This project is an Image Captioning service that generates textual captions for images. It uses a deep neural network to analyze the content of an image and generate a descriptive caption. Models are trained on Flickr30k dataset. Inspired by the paper "Show Attend and Tell".
To access the React application, go to image-captioner.herokuapp.com.
To access the Swagger API, go to image-captioner.herokuapp.com/docs.
NOTE. The web application may take a few seconds to start. Also, it may restart due to Heroku's memory limits.
The architecture of the neural network consists of an encoder-decoder neural network. The encoder is responsible for extracting features from the image, while the decoder interprets these features to generate a sentence.
The encoder utilizes a pre-trained Inception-V3 model, with the last fully connected layers removed, followed by a custom fully connected layer. This enables the encoder to extract meaningful features from the image.
The decoder comprises a Long Short-Term Memory (LSTM) network along with visual attention. Visual attention allows the LSTM network to focus on relevant image features while predicting each word in the sentence.
For word embedding, a custom word2vec model was trained and intersected with Google's pre-trained word2vec model. This embedding helps in representing words as continuous vectors, capturing semantic relationships.
The training and testing datasets were created using the Flickr30k dataset, which contains a diverse range of images and corresponding captions.
- Upload an image and get a textual caption describing the image content.
- Utilizes deep learning models with an attention mechanism for caption generation.
- Provides a heatmap visualization that highlights the areas of the image that the model focuses on while generating the caption.
- Supports multiple languages (English and Ukrainian) for caption generation.
- Provides a health check endpoint to verify the API status.
- InceptionV3: Pre-trained model used for image feature extraction.
- LSTM: Long Short-Term Memory network used for language modeling and caption generation.
- Visual Attention: Mechanism used to focus on relevant image features during caption generation.
- Word2Vec: Technique used for word embedding, representing words as continuous vectors.
- Clone the repository:
git clone <repository-url>
- Build the Docker image:
docker build -t image-captioning:latest .
- Run the Docker container:
docker run -e PORT=8000 -p 8000:8000 image-captioning:latest
Alternatively, you can run the FastAPI backend and React frontend separately from their respective folders. To run the FastAPI backend and React frontend separately, you can follow these steps:
Backend Setup:
- After cloning the repository open a terminal and navigate to the directory
/backend
where FastAPI backend is located. - Activate the virtual environment (if using one) to isolate your Python environment.

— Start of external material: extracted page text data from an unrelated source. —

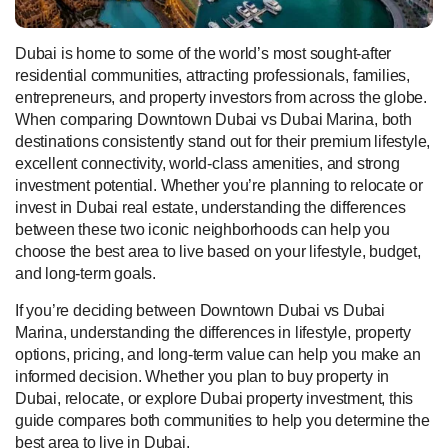
Dubai is home to some of the world’s most sought-after
residential communities, attracting professionals, families,
entrepreneurs, and property investors from across the globe.
When comparing Downtown Dubai vs Dubai Marina, both
destinations consistently stand out for their premium lifestyle,
excellent connectivity, world-class amenities, and strong
investment potential. Whether you’re planning to relocate or
invest in Dubai real estate, understanding the differences
between these two iconic neighborhoods can help you
choose the best area to live based on your lifestyle, budget,
and long-term goals.
If you’re deciding between Downtown Dubai vs Dubai
Marina, understanding the differences in lifestyle, property
options, pricing, and long-term value can help you make an
informed decision. Whether you plan to buy property in
Dubai, relocate, or explore Dubai property investment, this
guide compares both communities to help you determine the
best area to live in Dubai.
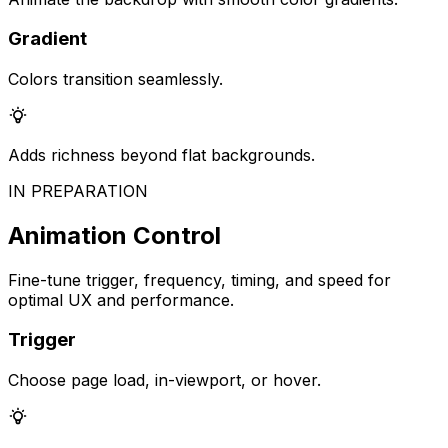
Gradient
Colors transition seamlessly.
Adds richness beyond flat backgrounds.
IN PREPARATION
Animation Control
Fine-tune trigger, frequency, timing, and speed for
optimal UX and performance.
Trigger
Choose page load, in-viewport, or hover.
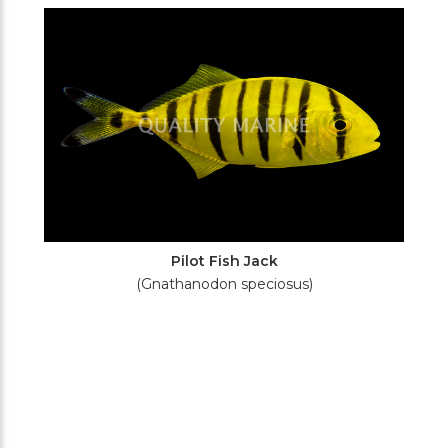
Filters
Pilot Fish Jack
(Gnathanodon speciosus)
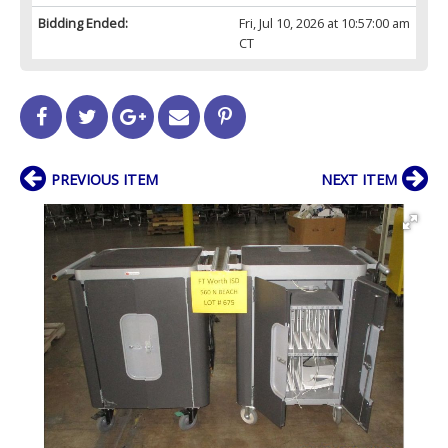
Bidding Ended:
Fri, Jul 10, 2026 at 10:57:00 am
CT
PREVIOUS ITEM
NEXT ITEM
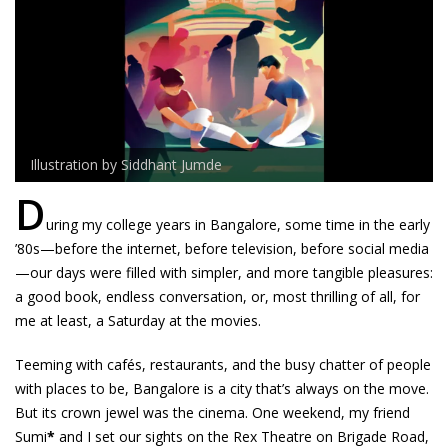
Illustration by Siddhant Jumde
D
uring my college years in Bangalore, some time in the early
’80s—before the internet, before television, before social media
—our days were filled with simpler, and more tangible pleasures:
a good book, endless conversation, or, most thrilling of all, for
me at least, a Saturday at the movies.
Teeming with cafés, restaurants, and the busy chatter of people
with places to be, Bangalore is a city that’s always on the move.
But its crown jewel was the cinema. One weekend, my friend
Sumi
*
and I set our sights on the Rex Theatre on Brigade Road,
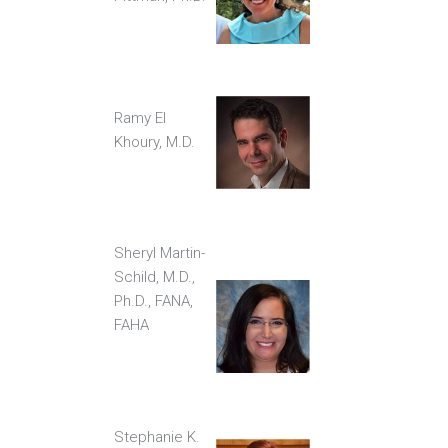
Ramy El
Khoury, M.D.
Sheryl Martin-
Schild, M.D.,
Ph.D., FANA,
FAHA
Stephanie K.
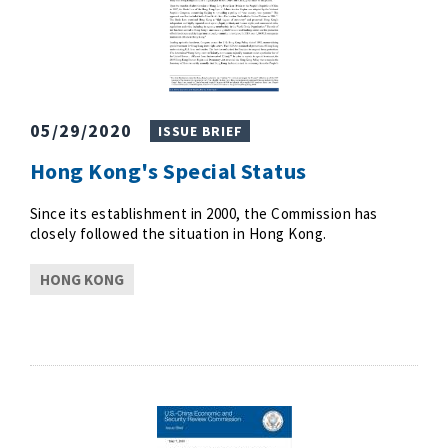
05/29/2020
ISSUE BRIEF
Hong Kong's Special Status
Since its establishment in 2000, the Commission has
closely followed the situation in Hong Kong.
HONG KONG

- Install the required Python packages by running the following command:
pip install -r requirements.txt
- Once the dependencies are installed, start the FastAPI backend server by running the following command:
uvicorn main:app --host 0.0.0.0 --port 8000
The backend server should now be running and listening on port 8000.
Frontend Setup:
- Open another terminal window or tab and navigate to the directory where your React frontend is located.

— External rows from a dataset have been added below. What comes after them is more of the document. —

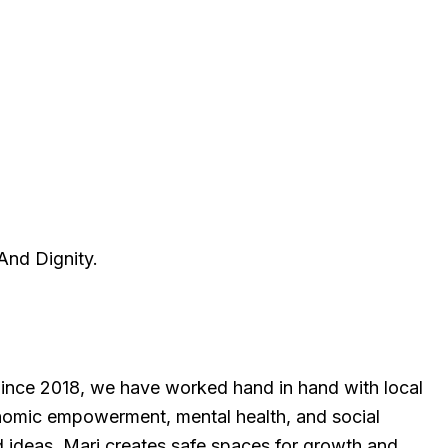
And Dignity.
Since 2018, we have worked hand in hand with local
onomic empowerment, mental health, and social
and ideas, Mari creates safe spaces for growth and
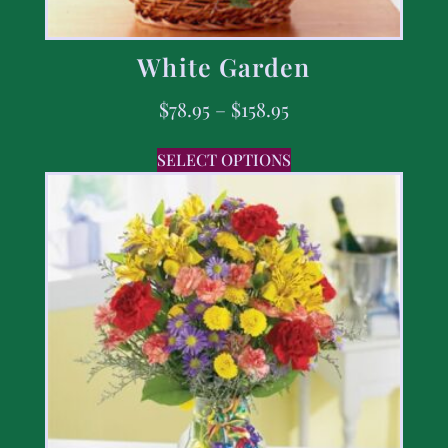
White Garden
$
78.95
–
$
158.95
SELECT OPTIONS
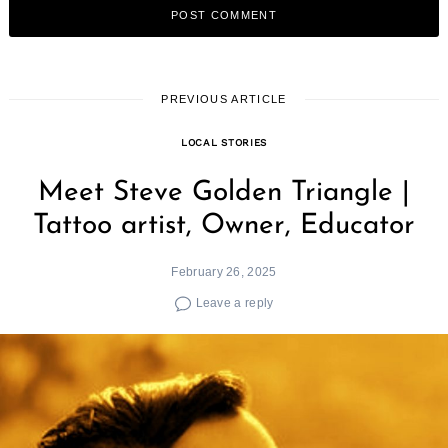
PREVIOUS ARTICLE
LOCAL STORIES
Meet Steve Golden Triangle |
Tattoo artist, Owner, Educator
February 26, 2025
Leave a reply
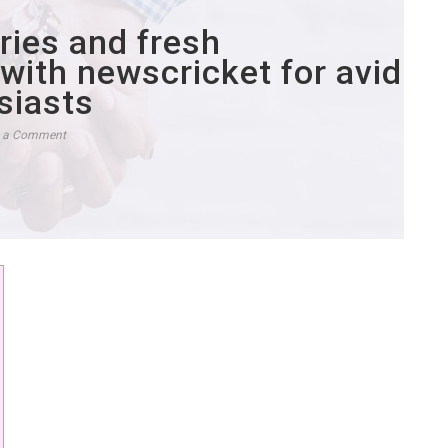
ories and fresh
with newscricket for avid
siasts
e a Comment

- Make sure you have Node.js and npm (Node Package Manager) installed on your system.
- Install the necessary dependencies for the React frontend by running the following command:
npm install
- After the dependencies are installed, start the React development server by running the following command:
npm start
The frontend development server will compile the React code and open a browser window at http://localhost:3000
(by
default).
The React app will automatically reload if you make any changes to the source code.
Accessing the Application:
- With both the backend and frontend servers running, you can access the application in your browser.
- Open a web browser and go to
http://localhost:3000
to access the React frontend. - The React app will communicate with the FastAPI backend running at
http://localhost:8000
for data exchange and API calls.
heroku login
heroku create your-app-name
heroku git:remote your-app-name
heroku stack:set container
git push heroku master